Reputation: 25
I'm attempting to do some basic text analysis from the command line, but whenever I try to run a command, I get the following: tr: Illegal byte sequence. I've narrowed the problem down to the special characters within the text (´, ˆ,¨, etc.) Is there something I can do to remove these special characters from the text? Can I use the command line? Or do I have to run a script?
Upvotes: 2
Views: 8549
Reputation: 511
I don't know how you are trying to process your text, but apparently you are trying to run tr
, which gives you the error message tr: Illegal byte sequence
. This happens when its input is not a byte sequence that corresponds to a valid UTF-8 encoding (not all byte sequences correspond to the UTF-8 encoding of a series of Unicode characters).
I do not know what kind of file you are trying to process, but in a MacOS X environment the command file -I
might give you an idea of the encoding that is actually there.

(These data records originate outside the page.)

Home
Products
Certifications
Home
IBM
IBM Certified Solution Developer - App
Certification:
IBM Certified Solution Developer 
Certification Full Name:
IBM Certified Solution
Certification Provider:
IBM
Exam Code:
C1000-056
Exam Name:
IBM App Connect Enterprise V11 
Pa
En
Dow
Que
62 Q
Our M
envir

If it is just a matter of recoding your file, then iconv
is a useful program. You can use it to recode to UTF-8 encoding by using iconv -f ... -t utf8
(where ...
is the encoding of your original file, run iconv -l
for a list of encodings that are available that way).
Or if you really want to remove the special characters in your file (as you state in the title of your question), you can use iconv -f ... -t ascii//TRANSLIT
. In this last case, the "special characters" will be approximated by normal ASCII characters.
Upvotes: 1